AUW business face big new 2

Neside Tas Anvaripour

Exclusive interview with Neside Tas Anvaripour, Head of Infrastructure Finance, Private Sector Department, African Development Bank.  She will address the Infrastructure Investment track at African Utility Week on “The perspective of the African Development Bank on the African investment landscape.”

How has the global economic recession affected investments in Africa?
The global recession has had a deleterious effect on economic activity around the world.  However, one of the continents least affected by the economic downturn has been Africa. Over the last couple years Africa is home to six of the 10 fastest growing economies in the world and the growth rate for Africa as a whole has been approximately 7% (on the back of strong commodity prices). Additionally, the continent is witnessing a growing middle class and greater economic stability quelling previously held misconceptions about the region. The aforementioned factors in conjunction with the African market’s low correlation to the economic activity, has provided impetus for investor interest in the African growth story. This interest in the African growth story has resulted in an increase in private equity activity and funds raised on the continent, with Carlyle, one of the largest buyout shops in the world, recently raising US$500 million for investments in sub-Saharan Africa. Many would argue that the global economic recession has made investors more cognizant of the opportunities in Africa.

How attractive are infrastructure projects in Africa for prospective investors?
Infrastructure projects are very attractive investments as they offer the potential for high returns. Previously people had been hesitant to invest in infrastructure projects in Africa, due to the perceived political and economic instability of the region and the lack of financing necessary for the duration and capital intensive nature of infrastructure projects. However, DFIs, and IFIs have been working collectively to create a conducive environment (long term financing, political risk guarantees, credit guarantees, etc.) for infrastructure investments, both in the private and public sectors. Consequently, infrastructure investment in Africa is increasingly becoming a compelling asset-class.

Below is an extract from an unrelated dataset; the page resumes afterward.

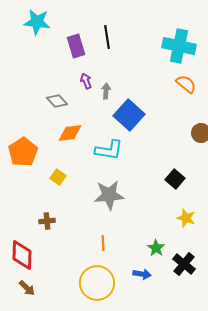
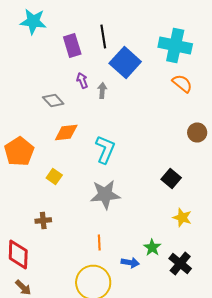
blue square: (129, 115) -> (125, 62), moved
cyan L-shape: (109, 150) -> (105, 150), turned -76
blue arrow: (142, 274) -> (130, 262), moved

Which countries/regions are considered good investment environments?
Often when one refers to investment environments in Africa, the most important factor to consider is governance. Due to the lack of maturity of the African markets, many investments in the region are long-term in nature. As a result, investors want to be sure that there will not be any materially significant political or legislative changes that will alter the return profile of the investment. A country that really has been a model for good investment environment in the region is South Africa. Over the past decade, South Africa has shown political stability and a consistent regulatory environment and the size and strength of the country’s capital markets and the Johannesburg Stock Exchange is a testament to that. While the investment environment in Africa continues to improve, South Africa, as well as Namibia, Cape Verde, Mauritius, Tanzania, Tunisia, Ghana, amongst others, stand out as gateways into the continent.  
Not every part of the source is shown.